Spawning temporary supervisors

I have a problem when I want to supervise user-defined jobs.
Jobs have steps and between steps, I am saving the last known finished state.
In the case of a node restart, I am reading that info from DB and resume.

I started by using DynamicSupervisor with Task for each user-specified job.
The problem is that when the job is ill-defined. It can fail immediately.
I want to restart it three times and after that give up.

However, I don’t want to kill the entire DynamicSupervisor with it because other tasks are perfectly fine.

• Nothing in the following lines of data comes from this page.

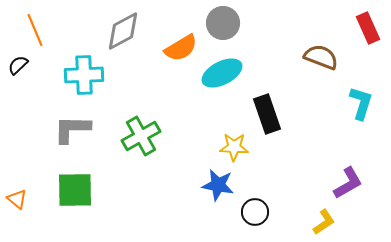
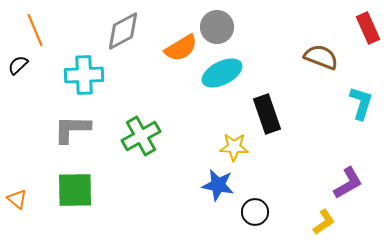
gray circle: moved 6 px left, 4 px down
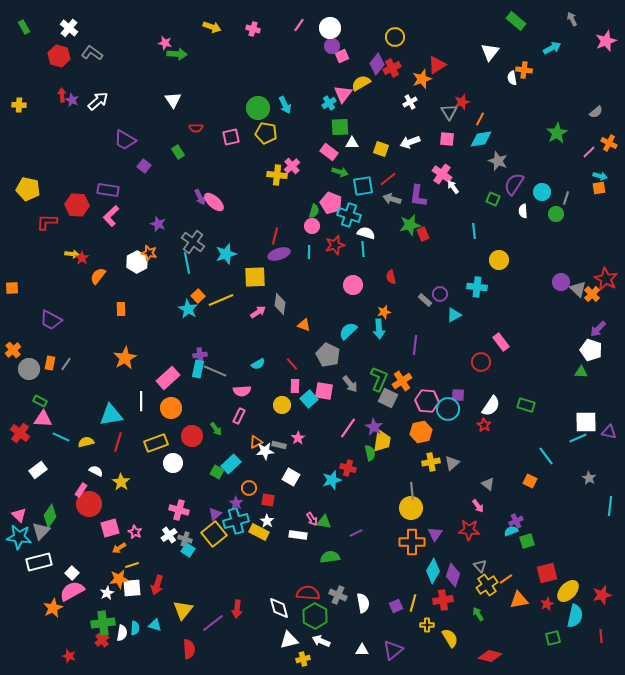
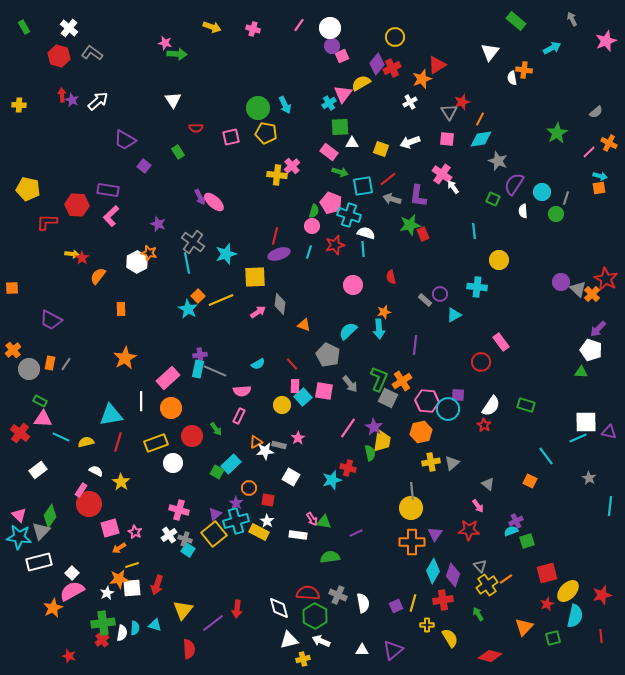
cyan line at (309, 252): rotated 16 degrees clockwise
cyan square at (309, 399): moved 6 px left, 2 px up
orange triangle at (519, 600): moved 5 px right, 27 px down; rotated 36 degrees counterclockwise
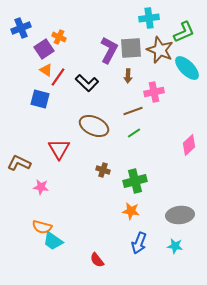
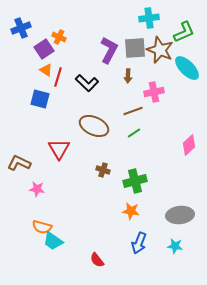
gray square: moved 4 px right
red line: rotated 18 degrees counterclockwise
pink star: moved 4 px left, 2 px down
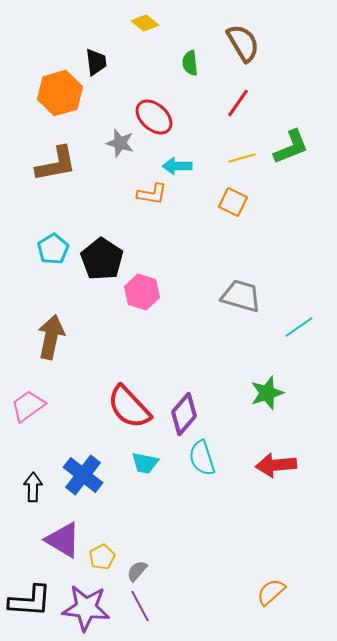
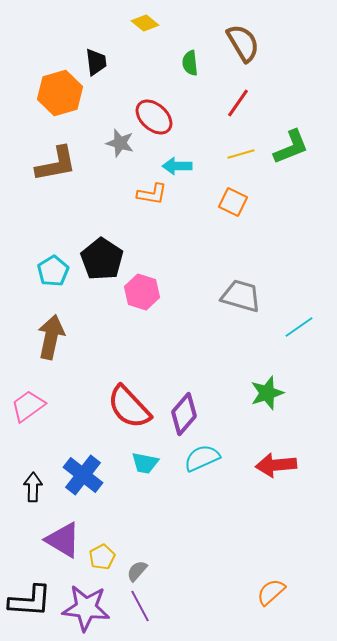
yellow line: moved 1 px left, 4 px up
cyan pentagon: moved 22 px down
cyan semicircle: rotated 84 degrees clockwise
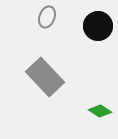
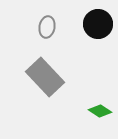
gray ellipse: moved 10 px down; rotated 10 degrees counterclockwise
black circle: moved 2 px up
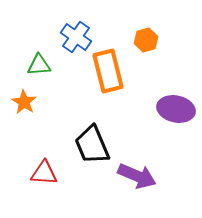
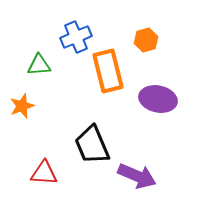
blue cross: rotated 32 degrees clockwise
orange star: moved 2 px left, 4 px down; rotated 20 degrees clockwise
purple ellipse: moved 18 px left, 10 px up
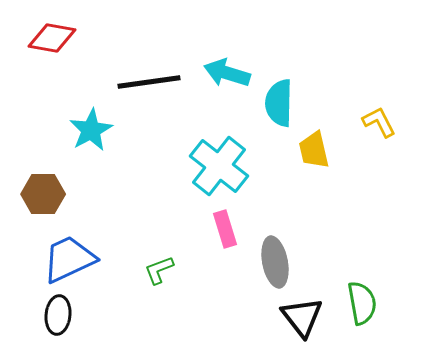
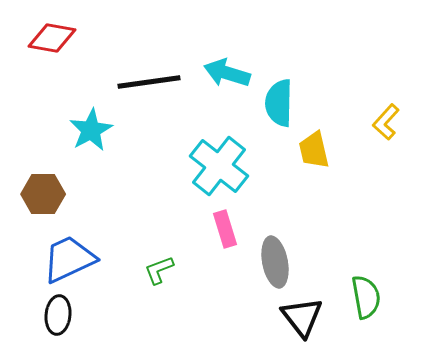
yellow L-shape: moved 7 px right; rotated 111 degrees counterclockwise
green semicircle: moved 4 px right, 6 px up
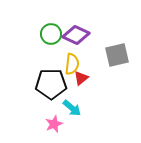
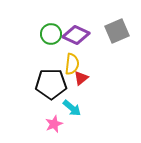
gray square: moved 24 px up; rotated 10 degrees counterclockwise
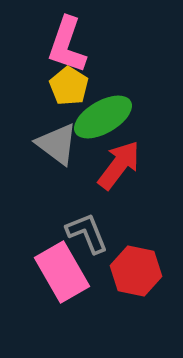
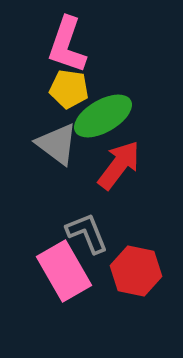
yellow pentagon: moved 3 px down; rotated 24 degrees counterclockwise
green ellipse: moved 1 px up
pink rectangle: moved 2 px right, 1 px up
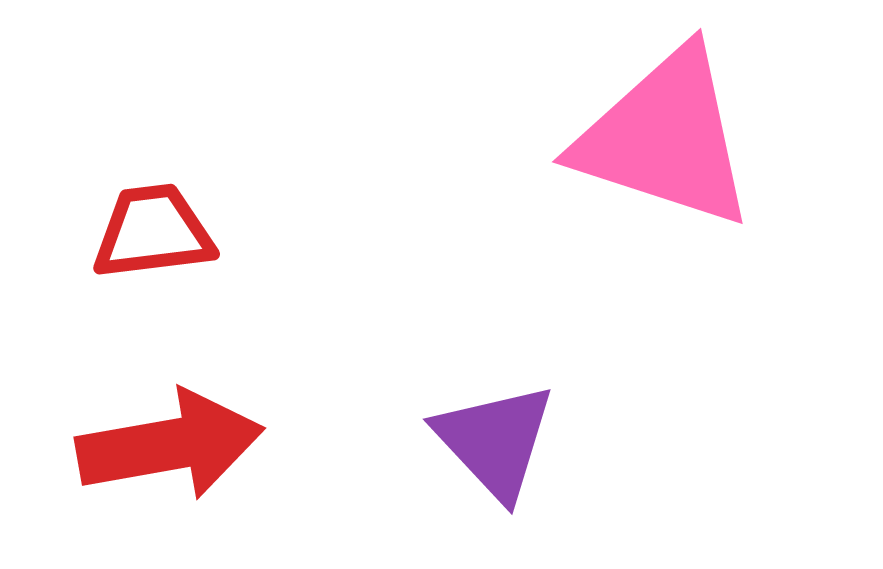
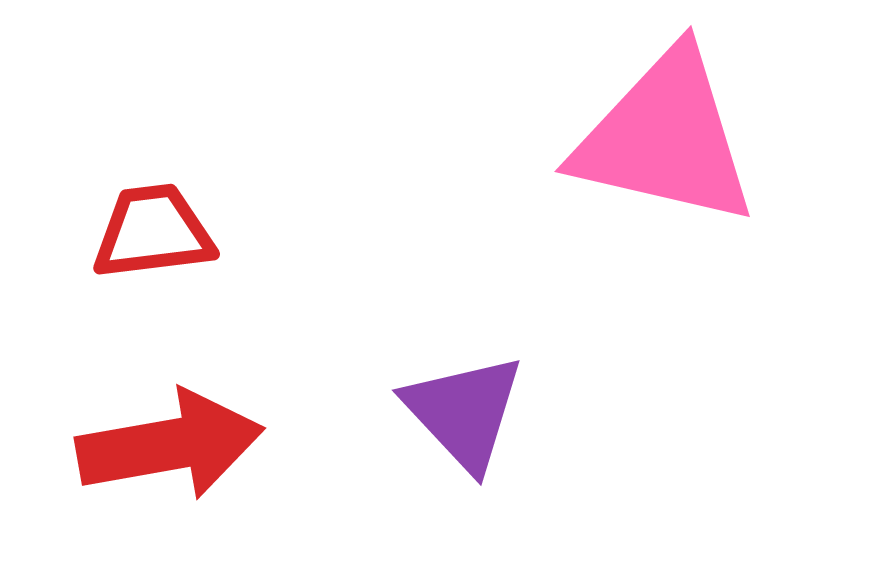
pink triangle: rotated 5 degrees counterclockwise
purple triangle: moved 31 px left, 29 px up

I decided, I’ll change the hierarchy.

`- JobSupervisor (one_for_one, restart: :temporary) (don't restart it if it crashes; crash means that Worker crashed quickly in succession so we want to give up)
   `- ActualWorker (restart: :transient) (restart if it fails)

That solves one problem because now I don’t crash DynamicSupervisor and restarts work fine. But when the job finishes normally, I am left with dangling JobSupervisor that has nothing to supervise but didn’t crash.

Is there an elegant solution for spawning a supervisor that finishes with its last finished child?

Maybe check out alternative supervisor implementations like @sasajuric Parent, supervisor2 or director. All of them should provide you with finer grade control over the supervisor process.

The upcoming 0.11 version of Parent could indeed be used for this.

The untested sketch would look something like:

defmodule Job do
  use Parent.GenServer, restart: :temporary

  def start_link(arg), do: Parent.GenServer.start_link(arg)

  @impl GenServer
  def init(arg) do
    {:ok, _pid} = 
        id: :job, 
        restart: :transient, 
        ephemeral?: true, 
        start: mfa_or_zero_arity_fun

    {:ok, initial_state}

  @impl Parent.GenServer
  def handle_stopped_children(%{job: _}, state), do: {:stop, :normal, state}

See docs for more details, and let me know if you have some questions.

If Parent wasn’t available, I’d develop the same thing manually. Basically I’d turn JobSupervisor into a GenServer named Job, trap exits, and start a Task process as a child, handling :EXIT messages and manually calculating number of restarts.

I’ve created parent after being fed up with having to do this manually again and again :slight_smile:

Thanks, I’ll check it out!

For now, I am passing PID of JobSupervisor to the job and call Supervisor.stop(supervisor_pid) at the end.
Parent seems more elegant though, so I might refactor it later.